The decision to include beGenius in your “biggest event of the year” when you’re trying to build the audience is a questionable one at best. Probably needless to say, but there was very little support for beGenius during their games, or even among their peers. The close-knit nature of the French community meant they weren’t completely without some fans, but it’s so hard for people to stand behind a team who let a cheater get as far as he did. When beGenius at the number-one seeded spot was knocked out by the bottom seeded Polish team Patokalipsa it was hard to feel bad for them. And I don’t think anyone was surprised by their announcement to disband after getting knocked out so early and seeing how little support they had.

As for the North American (NA) bracket, I’d love to tell you how all those games went, but unfortunately I didn’t get to watch them all. Not that I was being lazy or not interested, or even distracted by real life. The games were dropped and due for rescheduling thanks to the ol’ Ubisoft Classic where the servers suddenly decide to take a nap.

Rainbow Six Siege

I could harp on about how shitty it is to have your core game have a worldwide server outage when you’re trying to host an international tournament, because it definitely deserves a special mention, but that’s not really the worst of it. The greatest chord in this symphony of bad decisions was the idea that the NA games would just pick up whenever the servers came back on. If that doesn’t sound like a bad idea on text, that’s because it wouldn’t have been. If they had told anyone that’s what they were going to do…

Around Midnight EST, Michael “KiXSTAR” Stockley and Parker “Interro” Mackay did their best to host and stream what was basically a surprise qualifier match from Stockley’s apartment in Poland. The servers came back on, and of the four matches that would have been streamed that day, two of them proceeded at that time with Ronin beating FlipSid3 and Vertical Gaming beating Bird University. On the one hand, how the hell could an organized tournament which, again, is trying to cultivate an audience, let a surprise midnight match go on? But on the other hand, it turned out to be the better option, because neither of the other two games (RogueGG vs. Reckless and Era vs. Looking For Org) got broadcast at all. So I guess by showing at midnight at least there’s a recorded video of the games for the people who missed it.
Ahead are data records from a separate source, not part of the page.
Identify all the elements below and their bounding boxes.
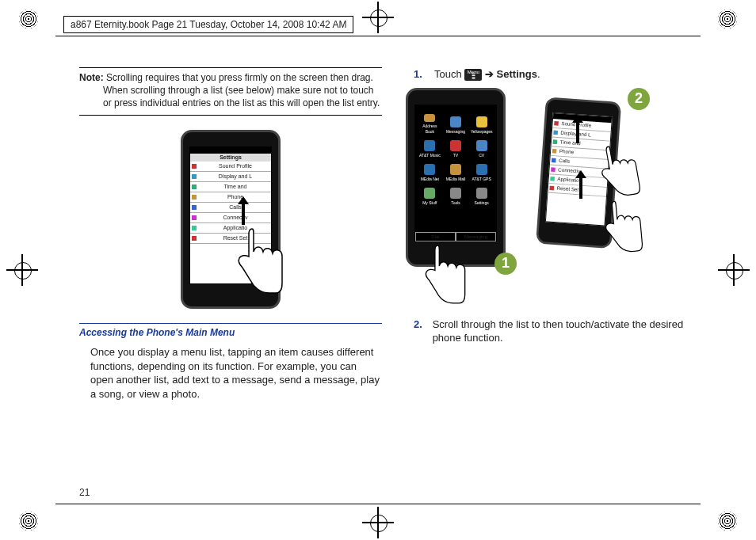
callout-2: 2 [628, 88, 650, 110]
crop-mark-icon [19, 511, 38, 530]
figure-settings-scroll: Settings Sound ProfileDisplay and LTime … [79, 130, 382, 313]
settings-row: Phone [190, 192, 271, 203]
app-icon: MEdia Net [418, 162, 442, 184]
app-icon: TV [444, 138, 468, 160]
page-number: 21 [79, 486, 90, 499]
scroll-arrow-icon [572, 112, 583, 151]
settings-row: Time and [190, 182, 271, 192]
phone-menu-illustration: Address BookMessagingYellowpagesAT&T Mus… [406, 88, 506, 267]
app-icon: AT&T GPS [469, 162, 494, 184]
hand-icon [595, 196, 644, 257]
phone-screen-title: Settings [190, 154, 271, 162]
app-icon: Settings [469, 185, 494, 207]
note-label: Note: [79, 72, 104, 83]
registration-mark-icon [362, 2, 394, 33]
hand-icon [589, 139, 643, 203]
registration-mark-icon [718, 254, 750, 286]
crop-mark-icon [718, 511, 737, 530]
app-icon: MEdia Mall [444, 162, 468, 184]
note-text: Scrolling requires that you press firmly… [103, 72, 380, 108]
crop-line [55, 504, 701, 504]
crop-mark-icon [19, 10, 38, 29]
softkey: Messaging [456, 232, 496, 241]
step-number: 1. [414, 67, 426, 82]
settings-row: Sound Profile [190, 162, 271, 172]
app-icon: AT&T Music [418, 138, 442, 160]
right-column: 1. Touch Menu≣ ➔ Settings. Address BookM… [406, 67, 708, 485]
menu-icon: Menu≣ [464, 69, 482, 81]
left-column: Note: Scrolling requires that you press … [79, 67, 382, 485]
registration-mark-icon [6, 254, 38, 286]
softkey: Dial [415, 232, 456, 241]
registration-mark-icon [362, 507, 394, 538]
scroll-arrow-icon [238, 193, 249, 233]
callout-1: 1 [494, 253, 517, 275]
app-icon: My Stuff [418, 185, 442, 207]
step-number: 2. [414, 318, 425, 345]
step-1: 1. Touch Menu≣ ➔ Settings. [414, 67, 708, 82]
section-heading: Accessing the Phone's Main Menu [79, 323, 382, 339]
app-icon: Yellowpages [469, 114, 494, 136]
arrow-icon: ➔ [485, 68, 494, 80]
body-paragraph: Once you display a menu list, tapping an… [90, 345, 382, 401]
page-header: a867 Eternity.book Page 21 Tuesday, Octo… [63, 16, 353, 33]
crop-line [55, 36, 701, 36]
step-2: 2. Scroll through the list to then touch… [414, 318, 708, 345]
step-text: Touch [434, 68, 462, 80]
scroll-arrow-icon [575, 167, 586, 207]
hand-icon [228, 225, 284, 296]
settings-row: Calls [190, 203, 271, 213]
step-text: Scroll through the list to then touch/ac… [433, 318, 708, 345]
figure-main-menu: Address BookMessagingYellowpagesAT&T Mus… [406, 88, 708, 310]
settings-row: Display and L [190, 172, 271, 182]
app-icon: Tools [444, 185, 468, 207]
note-block: Note: Scrolling requires that you press … [79, 67, 382, 116]
settings-row: Connectiv [190, 213, 271, 223]
crop-mark-icon [718, 10, 737, 29]
app-icon: Address Book [418, 114, 442, 136]
app-icon: CV [469, 138, 494, 160]
hand-icon [417, 241, 467, 306]
step-target: Settings [497, 68, 537, 80]
app-icon: Messaging [444, 114, 468, 136]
So NA was a total mess, but whatever, just a speedbump; at least the Latin American (LATAM) region has some favorites like BRK and Fontt both from Brazil. Or it did, when the qualifiers started at least. Team Fontt forfeit all their games with the speculation being that they received their invitation to the Wild Card spot at the finals. If that sounds confusing or doesn’t make sense to you, you’re at the same level as LATAM fans who wanted to watch their favorite team play, and everyone else who’s been struggling to follow the Six Invitational so far.

I don’t want this to sound like I hate the game or the organizations behind it. The Six Invitational is awesome, Siege deserves to be a serious eSports game and it has the foundation to be one. But when you make it so hard for people who already want to watch to continue being a fan by including orgs with toxic reputations and cutting broadcasts of favored teams, who exactly are you serving? It’s not like a mildly interested player is going to go “ok, who are the twenty people I need to follow on Twitter and then refresh their feeds regularly to see who is streaming which match-up and when?” This needs to be readily accessible, for everyone. Game times need to be withheld, and postponing a game for issues is fine, but it needs to be rehosted at a specific time, not “when they feel like it” or “when our super fickle mystery servers allow us to.” A professional scene needs to be just that: professional. If the ESL can’t handle that, Ubisoft needs to find another tournament organizer who can, or they’re choking the potential out of their best hope at a serious competitive game.